Stored data entries
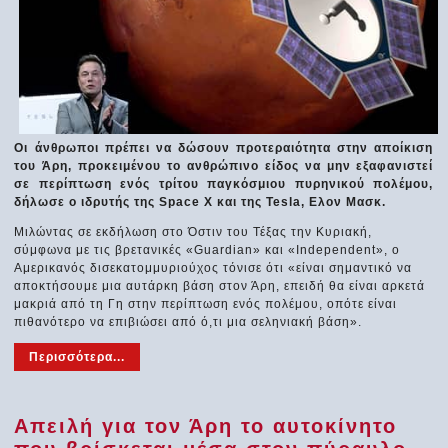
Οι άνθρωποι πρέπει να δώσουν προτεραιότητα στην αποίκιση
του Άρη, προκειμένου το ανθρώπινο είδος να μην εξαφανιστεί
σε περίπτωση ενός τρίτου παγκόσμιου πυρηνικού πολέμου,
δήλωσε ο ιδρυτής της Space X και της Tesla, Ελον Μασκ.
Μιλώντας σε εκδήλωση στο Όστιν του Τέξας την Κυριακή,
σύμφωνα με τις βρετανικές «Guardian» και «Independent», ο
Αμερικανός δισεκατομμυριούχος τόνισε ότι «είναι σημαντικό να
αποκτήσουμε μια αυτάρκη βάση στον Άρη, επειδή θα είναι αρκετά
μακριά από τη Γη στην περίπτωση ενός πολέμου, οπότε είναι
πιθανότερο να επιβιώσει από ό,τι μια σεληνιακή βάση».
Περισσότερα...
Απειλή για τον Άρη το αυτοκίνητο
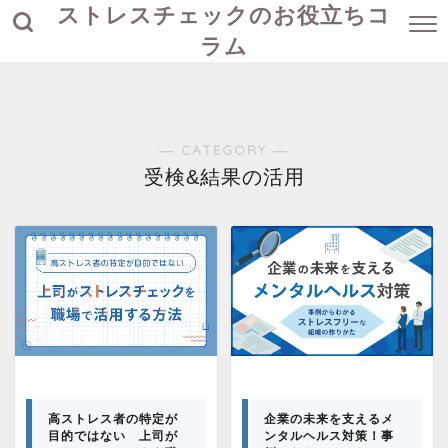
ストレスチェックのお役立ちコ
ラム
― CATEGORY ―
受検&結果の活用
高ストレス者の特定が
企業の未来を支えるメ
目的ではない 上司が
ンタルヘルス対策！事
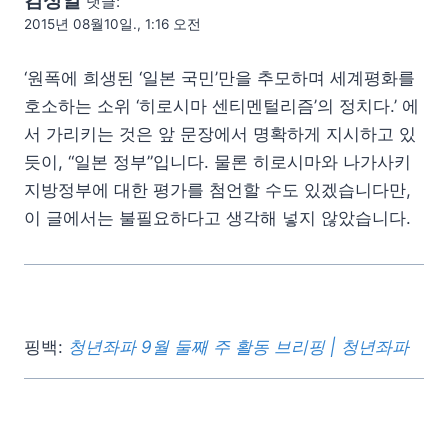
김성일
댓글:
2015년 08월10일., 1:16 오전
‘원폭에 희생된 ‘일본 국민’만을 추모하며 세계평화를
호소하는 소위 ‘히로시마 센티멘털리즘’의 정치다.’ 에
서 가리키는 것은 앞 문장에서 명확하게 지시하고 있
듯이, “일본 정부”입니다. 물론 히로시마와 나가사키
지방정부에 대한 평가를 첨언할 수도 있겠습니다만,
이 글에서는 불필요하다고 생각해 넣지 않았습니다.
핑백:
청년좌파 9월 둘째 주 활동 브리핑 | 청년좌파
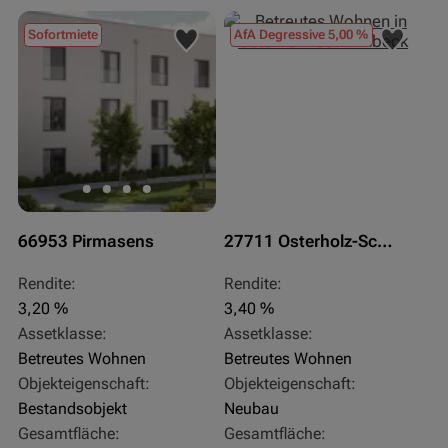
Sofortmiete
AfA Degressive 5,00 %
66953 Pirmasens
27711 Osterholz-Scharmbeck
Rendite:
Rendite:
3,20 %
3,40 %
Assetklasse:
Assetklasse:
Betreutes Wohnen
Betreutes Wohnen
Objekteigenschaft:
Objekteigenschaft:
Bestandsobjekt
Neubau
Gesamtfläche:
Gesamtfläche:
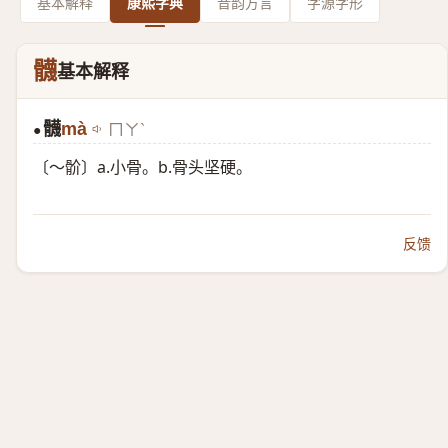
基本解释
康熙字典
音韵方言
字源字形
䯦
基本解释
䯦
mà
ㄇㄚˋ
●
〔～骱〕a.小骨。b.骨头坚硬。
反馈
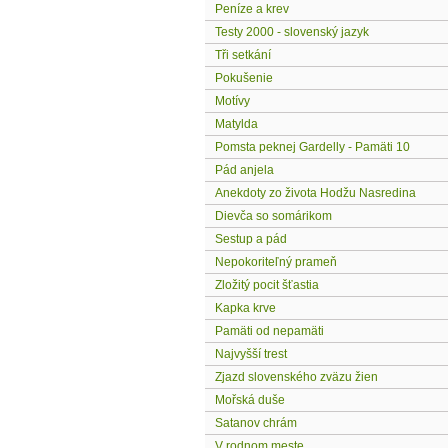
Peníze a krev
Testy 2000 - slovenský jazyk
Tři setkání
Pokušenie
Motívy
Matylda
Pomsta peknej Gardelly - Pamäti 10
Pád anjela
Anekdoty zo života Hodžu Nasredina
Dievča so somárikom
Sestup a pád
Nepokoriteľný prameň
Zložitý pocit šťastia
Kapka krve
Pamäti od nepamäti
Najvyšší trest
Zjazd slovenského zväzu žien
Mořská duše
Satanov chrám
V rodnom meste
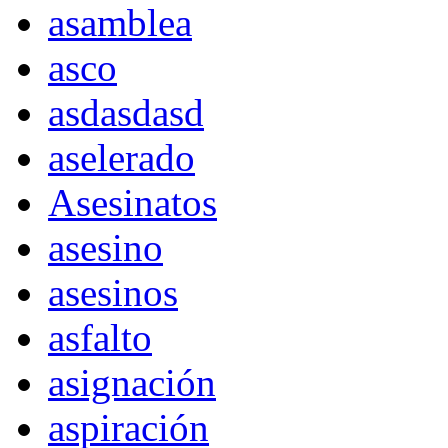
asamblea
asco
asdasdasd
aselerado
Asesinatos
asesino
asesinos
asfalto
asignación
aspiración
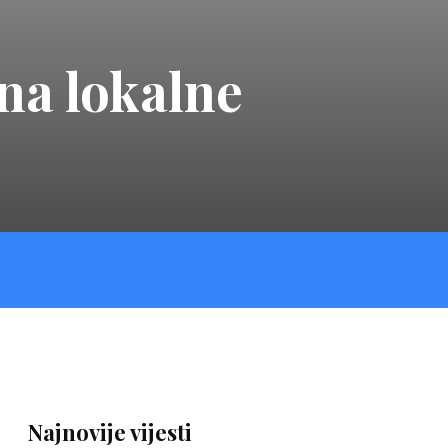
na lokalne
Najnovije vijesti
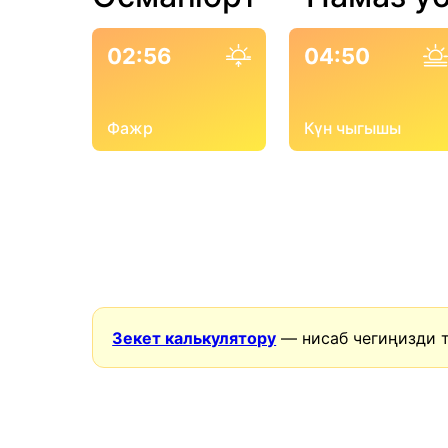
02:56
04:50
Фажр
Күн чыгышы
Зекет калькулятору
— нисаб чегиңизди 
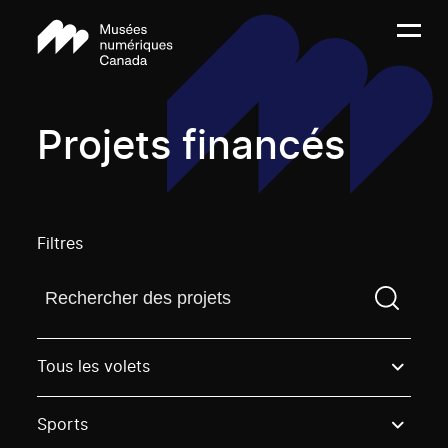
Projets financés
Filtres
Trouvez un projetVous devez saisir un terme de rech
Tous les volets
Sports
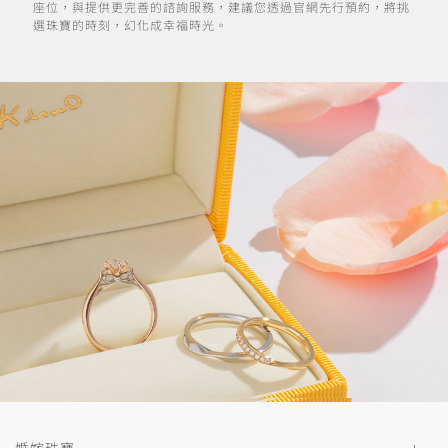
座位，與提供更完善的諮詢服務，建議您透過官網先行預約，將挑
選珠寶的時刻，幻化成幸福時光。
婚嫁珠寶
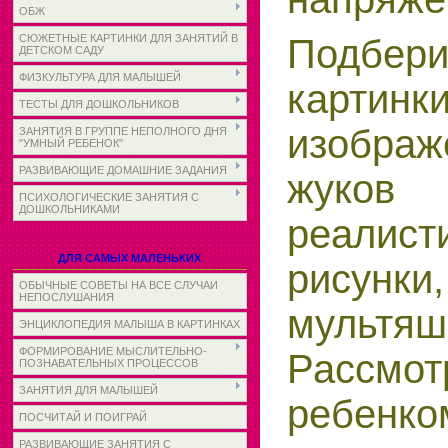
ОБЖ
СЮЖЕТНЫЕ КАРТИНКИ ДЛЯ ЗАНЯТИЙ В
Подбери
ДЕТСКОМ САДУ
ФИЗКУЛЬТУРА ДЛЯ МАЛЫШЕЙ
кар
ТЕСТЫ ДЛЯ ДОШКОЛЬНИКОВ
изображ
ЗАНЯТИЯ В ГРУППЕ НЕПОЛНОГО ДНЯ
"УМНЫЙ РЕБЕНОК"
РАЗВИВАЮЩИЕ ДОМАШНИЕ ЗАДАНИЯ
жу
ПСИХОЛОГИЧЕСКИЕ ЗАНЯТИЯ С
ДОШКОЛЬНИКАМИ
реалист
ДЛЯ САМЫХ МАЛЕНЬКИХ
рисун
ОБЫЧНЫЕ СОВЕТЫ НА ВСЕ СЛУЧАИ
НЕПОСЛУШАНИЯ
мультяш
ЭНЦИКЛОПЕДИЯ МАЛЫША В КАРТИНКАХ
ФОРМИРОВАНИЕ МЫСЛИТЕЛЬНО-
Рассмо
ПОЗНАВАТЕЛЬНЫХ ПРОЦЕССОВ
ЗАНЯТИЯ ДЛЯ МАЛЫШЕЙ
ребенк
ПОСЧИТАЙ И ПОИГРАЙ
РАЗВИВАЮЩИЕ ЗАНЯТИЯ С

Exercise instructions :: Once the pictures are removed, return the entries exactly as they stand.

Answer box ::
Οι άνθρωποι πρέπει να δώσουν προτεραιότητα στην αποίκιση
του Άρη, προκειμένου το ανθρώπινο είδος να μην εξαφανιστεί
σε περίπτωση ενός τρίτου παγκόσμιου πυρηνικού πολέμου,
δήλωσε ο ιδρυτής της Space X και της Tesla, Ελον Μασκ.
Μιλώντας σε εκδήλωση στο Όστιν του Τέξας την Κυριακή,
σύμφωνα με τις βρετανικές «Guardian» και «Independent», ο
Αμερικανός δισεκατομμυριούχος τόνισε ότι «είναι σημαντικό να
αποκτήσουμε μια αυτάρκη βάση στον Άρη, επειδή θα είναι αρκετά
μακριά από τη Γη στην περίπτωση ενός πολέμου, οπότε είναι
πιθανότερο να επιβιώσει από ό,τι μια σεληνιακή βάση».
Περισσότερα...
Απειλή για τον Άρη το αυτοκίνητο
ストレスチェックのお役立ちコ
ラム
― CATEGORY ―
受検&結果の活用
高ストレス者の特定が
企業の未来を支えるメ
目的ではない 上司が
ンタルヘルス対策！事
김성일
댓글:
2015년 08월10일., 1:16 오전
‘원폭에 희생된 ‘일본 국민’만을 추모하며 세계평화를
호소하는 소위 ‘히로시마 센티멘털리즘’의 정치다.’ 에
서 가리키는 것은 앞 문장에서 명확하게 지시하고 있
듯이, “일본 정부”입니다. 물론 히로시마와 나가사키
지방정부에 대한 평가를 첨언할 수도 있겠습니다만,
이 글에서는 불필요하다고 생각해 넣지 않았습니다.
핑백:
청년좌파 9월 둘째 주 활동 브리핑 | 청년좌파
Sofortmiete
AfA Degressive 5,00 %
66953 Pirmasens
27711 Osterholz-Scharmbeck
Rendite:
Rendite:
3,20 %
3,40 %
Assetklasse:
Assetklasse:
Betreutes Wohnen
Betreutes Wohnen
Objekteigenschaft:
Objekteigenschaft:
Bestandsobjekt
Neubau
Gesamtfläche:
Gesamtfläche:
基本解释
康熙字典
音韵方言
字源字形
䯦
基本解释
䯦
mà
ㄇㄚˋ
●
〔～骱〕a.小骨。b.骨头坚硬。
反馈
Peníze a krev
Testy 2000 - slovenský jazyk
Tři setkání
Pokušenie
Motívy
Matylda
Pomsta peknej Gardelly - Pamäti 10
Pád anjela
Anekdoty zo života Hodžu Nasredina
Dievča so somárikom
Sestup a pád
Nepokoriteľný prameň
Zložitý pocit šťastia
Kapka krve
Pamäti od nepamäti
Najvyšší trest
Zjazd slovenského zväzu žien
Mořská duše
Satanov chrám
V rodnom meste
asamblea
asco
asdasdasd
aselerado
Asesinatos
asesino
asesinos
asfalto
asignación
aspiración
na lokalne
Najnovije vijesti
02:56
04:50
Фажр
Күн чыгышы
Зекет калькулятору
— нисаб чегиңизди 
Projets financés
Filtres
Trouvez un projetVous devez saisir un terme de rech
Tous les volets
Sports
座位，與提供更完善的諮詢服務，建議您透過官網先行預約，將挑
選珠寶的時刻，幻化成幸福時光。
婚嫁珠寶
ОБЖ
СЮЖЕТНЫЕ КАРТИНКИ ДЛЯ ЗАНЯТИЙ В
Подбери
ДЕТСКОМ САДУ
ФИЗКУЛЬТУРА ДЛЯ МАЛЫШЕЙ
кар
ТЕСТЫ ДЛЯ ДОШКОЛЬНИКОВ
изображ
ЗАНЯТИЯ В ГРУППЕ НЕПОЛНОГО ДНЯ
"УМНЫЙ РЕБЕНОК"
РАЗВИВАЮЩИЕ ДОМАШНИЕ ЗАДАНИЯ
жу
ПСИХОЛОГИЧЕСКИЕ ЗАНЯТИЯ С
ДОШКОЛЬНИКАМИ
реалист
ДЛЯ САМЫХ МАЛЕНЬКИХ
рисун
ОБЫЧНЫЕ СОВЕТЫ НА ВСЕ СЛУЧАИ
НЕПОСЛУШАНИЯ
мультяш
ЭНЦИКЛОПЕДИЯ МАЛЫША В КАРТИНКАХ
ФОРМИРОВАНИЕ МЫСЛИТЕЛЬНО-
Рассмо
ПОЗНАВАТЕЛЬНЫХ ПРОЦЕССОВ
ЗАНЯТИЯ ДЛЯ МАЛЫШЕЙ
ребенк
ПОСЧИТАЙ И ПОИГРАЙ
РАЗВИВАЮЩИЕ ЗАНЯТИЯ С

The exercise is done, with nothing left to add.